Correctly describing heavy equipment is essential to build fidelity. Firstly, list types of heavy mobile equipment and assign capacity, speed, and turnaround times. Secondly, tag each unit with maintenance intervals and fuel or battery states. Thirdly, include parameters for the powertrain and for vehicle dynamics so the simulation reflects acceleration, braking, and load effects on travel time. Additionally, record operator safety limits and brake performance for realistic cycle times. The model should also note payload capacity, tare mass, and coupling properties for trailers. In practice, heavy equipment simulation depends on measured logs. For that reason, gather sensor logs, time studies, and maintenance records. Also, consult equipment manufacturers for duty cycles and recommended service intervals where possible. Next, map material handling equipment—such as forklifts and gantries—to their task sets. Then, capture variability in speed and refuelling patterns so the virtual fleet behaves like the real one. Furthermore, describe the industrial equipment interfaces that affect loading rates. Also, mention electrical subsystems when fleets include electric machines or when electrification is under consideration. Finally, compare physical testing data with simulated outputs. This cross-check shows gaps and helps teams iterate. If you need deeper reading on terminal process planning that links to equipment characterisation, see our terminal process planning tools primer terminal process planning tools. Automation trends mean teams should plan for both automation and human-in-loop controls when they simulate heavy machinery in mixed environments.

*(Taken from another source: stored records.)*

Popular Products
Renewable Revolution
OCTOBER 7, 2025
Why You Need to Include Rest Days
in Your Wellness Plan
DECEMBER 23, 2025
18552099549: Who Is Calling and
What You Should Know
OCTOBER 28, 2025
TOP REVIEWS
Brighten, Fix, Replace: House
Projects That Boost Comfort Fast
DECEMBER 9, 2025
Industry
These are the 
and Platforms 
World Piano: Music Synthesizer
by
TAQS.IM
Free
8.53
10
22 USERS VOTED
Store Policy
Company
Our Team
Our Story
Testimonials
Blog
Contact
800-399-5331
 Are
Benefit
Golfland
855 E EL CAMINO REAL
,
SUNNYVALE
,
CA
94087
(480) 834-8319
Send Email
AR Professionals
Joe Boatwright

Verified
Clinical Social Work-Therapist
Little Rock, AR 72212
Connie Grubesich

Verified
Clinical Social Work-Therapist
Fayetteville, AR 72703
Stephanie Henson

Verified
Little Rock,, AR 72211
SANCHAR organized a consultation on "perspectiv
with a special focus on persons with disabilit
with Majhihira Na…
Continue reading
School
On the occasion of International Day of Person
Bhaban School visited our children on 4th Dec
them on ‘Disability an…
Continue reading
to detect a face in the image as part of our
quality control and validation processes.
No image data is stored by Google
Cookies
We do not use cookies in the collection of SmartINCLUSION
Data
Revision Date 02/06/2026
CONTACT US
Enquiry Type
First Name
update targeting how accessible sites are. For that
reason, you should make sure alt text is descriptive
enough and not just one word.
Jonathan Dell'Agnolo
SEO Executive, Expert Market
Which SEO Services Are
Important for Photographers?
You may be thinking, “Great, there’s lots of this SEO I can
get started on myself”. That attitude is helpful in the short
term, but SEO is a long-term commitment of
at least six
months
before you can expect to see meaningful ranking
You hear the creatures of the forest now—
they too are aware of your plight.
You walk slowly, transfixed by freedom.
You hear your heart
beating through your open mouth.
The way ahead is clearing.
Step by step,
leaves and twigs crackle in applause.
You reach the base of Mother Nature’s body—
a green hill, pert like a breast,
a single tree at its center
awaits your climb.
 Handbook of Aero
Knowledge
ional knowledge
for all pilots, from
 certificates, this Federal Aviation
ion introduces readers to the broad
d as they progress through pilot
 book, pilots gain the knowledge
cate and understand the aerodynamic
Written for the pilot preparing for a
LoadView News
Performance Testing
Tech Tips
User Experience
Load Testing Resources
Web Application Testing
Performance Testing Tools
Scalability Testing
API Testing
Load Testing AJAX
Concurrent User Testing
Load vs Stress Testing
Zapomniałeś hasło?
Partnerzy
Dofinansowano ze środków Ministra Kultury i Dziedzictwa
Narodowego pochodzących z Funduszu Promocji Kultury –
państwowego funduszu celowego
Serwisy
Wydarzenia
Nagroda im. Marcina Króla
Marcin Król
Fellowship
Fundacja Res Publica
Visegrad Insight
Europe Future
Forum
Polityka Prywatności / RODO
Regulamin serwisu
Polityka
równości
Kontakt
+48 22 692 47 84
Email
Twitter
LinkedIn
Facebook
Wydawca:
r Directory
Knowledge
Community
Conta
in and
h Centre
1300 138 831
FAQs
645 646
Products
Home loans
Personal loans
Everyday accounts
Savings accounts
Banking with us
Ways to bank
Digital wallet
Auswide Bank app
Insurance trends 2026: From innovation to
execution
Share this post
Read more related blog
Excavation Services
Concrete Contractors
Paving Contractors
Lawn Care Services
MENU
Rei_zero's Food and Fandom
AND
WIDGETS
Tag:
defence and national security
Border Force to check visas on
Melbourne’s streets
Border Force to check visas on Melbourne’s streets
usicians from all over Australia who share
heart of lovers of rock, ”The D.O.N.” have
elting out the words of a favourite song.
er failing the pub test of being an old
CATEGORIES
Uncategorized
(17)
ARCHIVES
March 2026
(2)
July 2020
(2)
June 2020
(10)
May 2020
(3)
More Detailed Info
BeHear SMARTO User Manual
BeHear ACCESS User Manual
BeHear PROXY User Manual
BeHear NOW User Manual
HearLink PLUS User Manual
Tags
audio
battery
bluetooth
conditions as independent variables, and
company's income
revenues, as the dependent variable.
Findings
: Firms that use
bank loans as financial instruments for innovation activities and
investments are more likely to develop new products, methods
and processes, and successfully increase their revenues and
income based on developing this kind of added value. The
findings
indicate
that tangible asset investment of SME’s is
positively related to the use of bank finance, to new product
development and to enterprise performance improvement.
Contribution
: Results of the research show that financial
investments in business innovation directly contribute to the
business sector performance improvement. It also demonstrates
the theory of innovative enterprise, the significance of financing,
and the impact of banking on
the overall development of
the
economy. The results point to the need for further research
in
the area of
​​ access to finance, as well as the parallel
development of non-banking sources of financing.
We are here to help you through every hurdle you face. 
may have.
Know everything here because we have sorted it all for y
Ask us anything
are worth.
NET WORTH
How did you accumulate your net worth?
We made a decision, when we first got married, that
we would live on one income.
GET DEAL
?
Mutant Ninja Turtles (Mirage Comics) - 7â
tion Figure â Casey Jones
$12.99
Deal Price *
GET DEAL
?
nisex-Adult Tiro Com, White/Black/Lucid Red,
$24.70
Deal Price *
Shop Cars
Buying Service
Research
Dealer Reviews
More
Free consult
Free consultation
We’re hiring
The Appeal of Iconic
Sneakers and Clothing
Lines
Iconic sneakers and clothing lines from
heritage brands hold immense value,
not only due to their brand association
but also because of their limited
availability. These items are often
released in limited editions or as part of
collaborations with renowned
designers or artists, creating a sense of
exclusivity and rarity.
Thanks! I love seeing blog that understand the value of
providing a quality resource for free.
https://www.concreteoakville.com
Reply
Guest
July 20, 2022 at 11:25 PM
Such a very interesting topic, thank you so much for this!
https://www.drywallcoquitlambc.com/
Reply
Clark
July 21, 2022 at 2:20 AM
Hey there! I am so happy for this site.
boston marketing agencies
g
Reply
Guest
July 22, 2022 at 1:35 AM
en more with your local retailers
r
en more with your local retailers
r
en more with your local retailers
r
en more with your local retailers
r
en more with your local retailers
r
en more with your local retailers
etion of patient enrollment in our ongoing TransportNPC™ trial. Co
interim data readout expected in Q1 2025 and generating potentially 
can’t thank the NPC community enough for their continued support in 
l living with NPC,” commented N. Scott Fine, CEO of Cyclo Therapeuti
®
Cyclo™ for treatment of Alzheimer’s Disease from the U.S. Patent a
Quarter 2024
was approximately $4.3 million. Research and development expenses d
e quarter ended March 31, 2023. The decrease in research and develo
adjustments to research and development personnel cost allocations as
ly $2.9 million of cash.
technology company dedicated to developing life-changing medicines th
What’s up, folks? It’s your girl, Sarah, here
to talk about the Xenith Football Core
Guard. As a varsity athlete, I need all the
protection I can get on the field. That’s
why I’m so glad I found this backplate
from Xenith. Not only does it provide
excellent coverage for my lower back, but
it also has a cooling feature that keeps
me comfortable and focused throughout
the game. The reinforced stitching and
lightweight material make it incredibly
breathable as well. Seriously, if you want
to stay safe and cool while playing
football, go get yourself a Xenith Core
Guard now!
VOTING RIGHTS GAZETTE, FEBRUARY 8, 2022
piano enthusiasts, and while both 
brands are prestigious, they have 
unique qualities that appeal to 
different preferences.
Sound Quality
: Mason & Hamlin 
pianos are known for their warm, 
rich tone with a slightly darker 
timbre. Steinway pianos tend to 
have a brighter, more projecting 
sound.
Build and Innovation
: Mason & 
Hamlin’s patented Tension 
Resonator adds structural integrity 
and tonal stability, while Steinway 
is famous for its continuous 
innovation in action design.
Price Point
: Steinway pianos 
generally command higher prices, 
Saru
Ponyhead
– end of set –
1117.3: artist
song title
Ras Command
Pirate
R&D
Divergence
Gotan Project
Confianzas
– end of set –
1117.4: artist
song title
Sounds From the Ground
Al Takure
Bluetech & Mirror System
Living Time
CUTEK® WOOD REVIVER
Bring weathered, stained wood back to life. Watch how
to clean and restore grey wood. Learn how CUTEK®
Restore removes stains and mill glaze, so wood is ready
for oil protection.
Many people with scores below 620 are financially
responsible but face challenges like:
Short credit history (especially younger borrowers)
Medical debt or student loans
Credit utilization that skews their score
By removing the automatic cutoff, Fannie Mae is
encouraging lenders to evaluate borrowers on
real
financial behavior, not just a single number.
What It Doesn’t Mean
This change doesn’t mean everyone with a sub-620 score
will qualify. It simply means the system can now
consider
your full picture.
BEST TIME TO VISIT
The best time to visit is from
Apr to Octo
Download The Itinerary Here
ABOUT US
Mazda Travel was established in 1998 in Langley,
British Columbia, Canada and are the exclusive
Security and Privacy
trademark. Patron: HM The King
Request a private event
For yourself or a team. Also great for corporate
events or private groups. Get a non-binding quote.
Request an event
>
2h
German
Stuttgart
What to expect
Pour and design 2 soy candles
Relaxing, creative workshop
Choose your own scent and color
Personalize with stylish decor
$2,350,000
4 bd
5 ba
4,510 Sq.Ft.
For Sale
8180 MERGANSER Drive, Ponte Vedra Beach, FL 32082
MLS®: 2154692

Haulage: optimising routes and schedules through simulation

Haulage modelling focuses on routing, loops, and timing. Firstly, define delivery routes and the road network constraints. Secondly, compare single haulage loops with multiple concurrent loops, and consider conveyor interfaces in fixed installations. For conveyor-fed yards, model the conveyor capacity and its interactions with vehicle arrivals. Additionally, include railway interfaces where intermodal transfer happens. Then, design scenario experiments to test on-time deliveries under peak demand and under disruptions. Next, apply route-planning algorithms that factor road grade, speed limits, and vehicle powertrain limits. For complex road networks, include turn restrictions, weight limits, and grade effects. Also, implement dynamic re-routing policies in the model to reflect live traffic or closures. Use the simulation model to identify the primary bottleneck in each haulage pattern. Once identified, test staggered dispatch or buffer points to reduce idle time. Simulation can show fuel consumption differences between schedule strategies and quantify idle reduction; simulation studies suggest utilization gains of up to 15–20% through targeted optimisation warehouse-to-net-zero study. In addition, applied truck costing research shows idle time can account for 25–30% of operational time and thus deserves focus truck costing model. Use simulation to compute on-the-road durations and to measure queue lengths at docks. Subsequently, compare baseline and optimised schedules to evaluate fuel and time savings. Finally, document algorithms and delivery rules so operations teams can implement the best performing policies in production.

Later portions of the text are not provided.